Reduce memory fragmentation after big documents deletion
Nargonath opened this issue · comments
Description
Our test cluster was out of memory when we tried inserting new documents. We deleted ~150k documents. 4-5h after the deletion we still had:
[Errno 422] Rejecting write: running out of resource type: OUT_OF_MEMORY
We ran the metrics
endpoint and here is the result:
{
'system_cpu1_active_percentage': '0.00',
'system_cpu2_active_percentage': '0.00',
'system_cpu_active_percentage': '0.00',
'system_disk_total_bytes': '8579448832 -> 7.99GB',
'system_disk_used_bytes': '346456064 -> 0.32GB', // We have a total of 8 GB
'system_memory_total_bytes': '454602752 -> 0.42GB',
'system_memory_used_bytes': '308760576 -> 0.29GB',
'system_network_received_bytes': '26288977847 -> 24.48GB',
'system_network_sent_bytes': '15880541538 -> 14.79GB',
'typesense_memory_active_bytes': '182366208 -> 0.17GB', // We have a total of 0.5 GB
'typesense_memory_allocated_bytes': '92041400 -> 0.09GB',
'typesense_memory_fragmentation_ratio': '0.50',
'typesense_memory_mapped_bytes': '212025344 -> 0.2GB',
'typesense_memory_metadata_bytes': '11846656 -> 0.01GB',
'typesense_memory_resident_bytes': '182366208 -> 0.17GB',
'typesense_memory_retained_bytes': '166510592 -> 0.16GB'
}
We can see that we have enough free space but the fragmentation is high.

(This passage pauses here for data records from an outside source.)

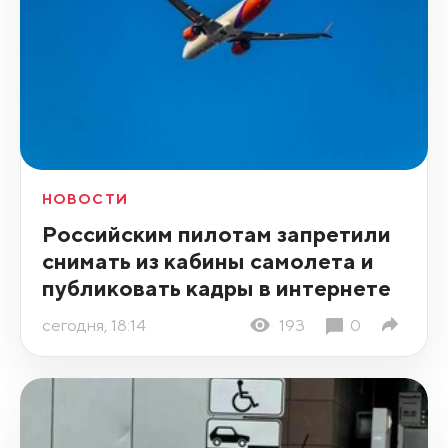
НОВОСТИ
Российским пилотам запретили
снимать из кабины самолета и
публиковать кадры в интернете
сегодня, 18:14
193
0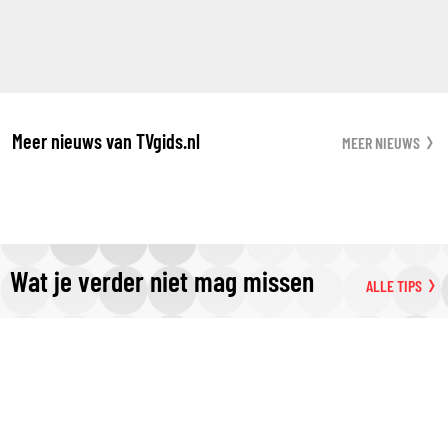
Meer nieuws van TVgids.nl
MEER NIEUWS
Wat je verder niet mag missen
ALLE TIPS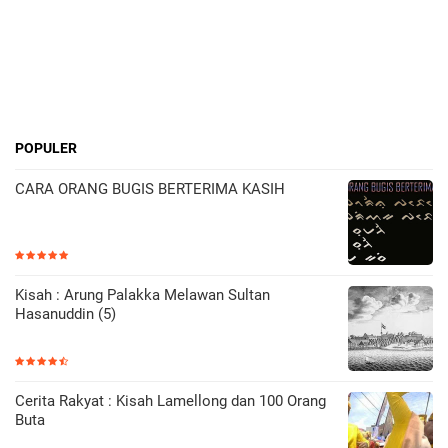
POPULER
CARA ORANG BUGIS BERTERIMA KASIH
Kisah : Arung Palakka Melawan Sultan
Hasanuddin (5)
Cerita Rakyat : Kisah Lamellong dan 100 Orang
Buta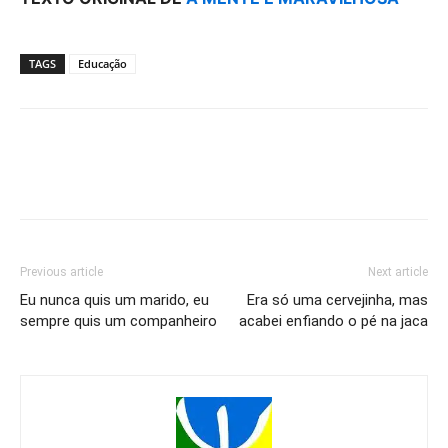
TAGS
Educação
Previous article
Next article
Eu nunca quis um marido, eu
Era só uma cervejinha, mas
sempre quis um companheiro
acabei enfiando o pé na jaca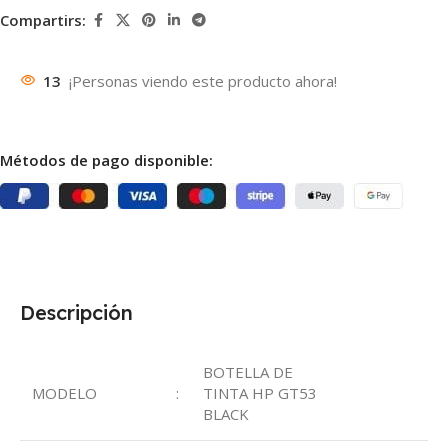
Compartirs:
13
¡Personas viendo este producto ahora!
Métodos de pago disponible:
Descripción
BOTELLA DE
MODELO
:
TINTA HP GT53
BLACK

Could it be the high fragmentation that's causing the OOM issue?
Looking through GitHub issues and documentation, I came across the /operations/db/compact
endpoint. Since the compacting process is about RocksDB I assume it wouldn't do anything regarding fragmentation, would it?
How would you go about lowering the fragmentation? Cluster restart? If so, how do you trigger it?
Steps to reproduce
N/A
Expected Behavior
Being able to insert documents into our collection after deleting a big amount of documents.
Actual Behavior
OOM issue when trying to insert documents even though we freed disk/RAM space.
Metadata
Typesense Version: v0.25.1
OS: running in Typesense Cloud so I'm not sure
Can you please try on v0.25.2 where we've improved this memory protection logic?
Since the compacting process is about RocksDB I assume it wouldn't do anything regarding fragmentation, would it?
This handles on-disk data storage fragmentation, which is different.
Alright, thanks for the info. I'll see if we can retest it with the latest version.